▸ **Description of the task**
Lines below containing the word "Chrysler" should be copied out.

◆ ◆ ◆

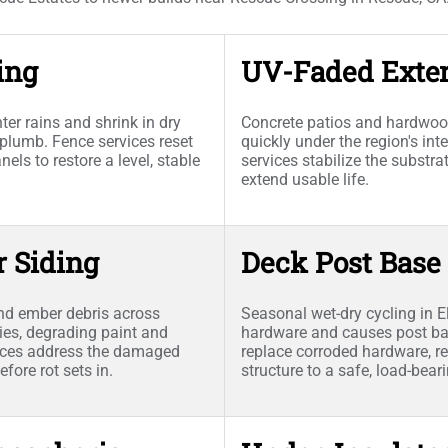
ing
UV-Faded Exter
er rains and shrink in dry
Concrete patios and hardwood
plumb. Fence services reset
quickly under the region's i
ls to restore a level, stable
services stabilize the substr
extend usable life.
r Siding
Deck Post Base
nd ember debris across
Seasonal wet-dry cycling in E
ies, degrading paint and
hardware and causes post bas
vices address the damaged
replace corroded hardware, re
fore rot sets in.
structure to a safe, load-bear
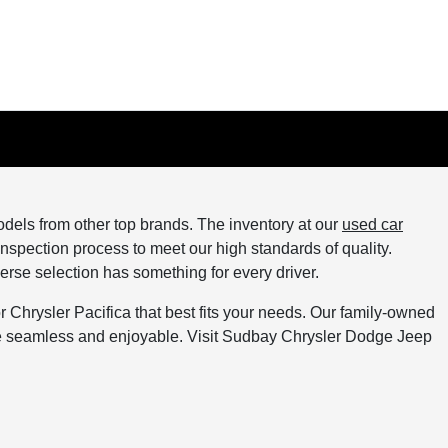
els from other top brands. The inventory at our
used car
spection process to meet our high standards of quality.
verse selection has something for every driver.
Chrysler Pacifica that best fits your needs. Our family-owned
ce seamless and enjoyable. Visit Sudbay Chrysler Dodge Jeep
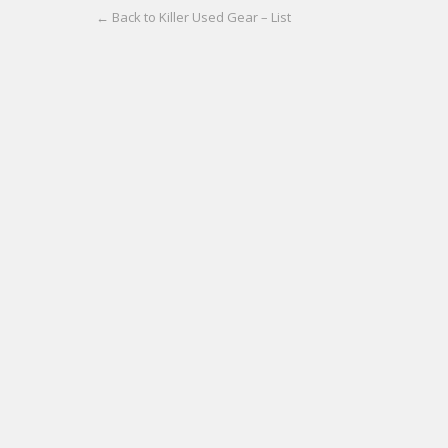
← Back to Killer Used Gear – List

◆ ◆ ◆

▸ **Answer section**
Chrysler Pacifica that best fits your needs. Our family-owned
ce seamless and enjoyable. Visit Sudbay Chrysler Dodge Jeep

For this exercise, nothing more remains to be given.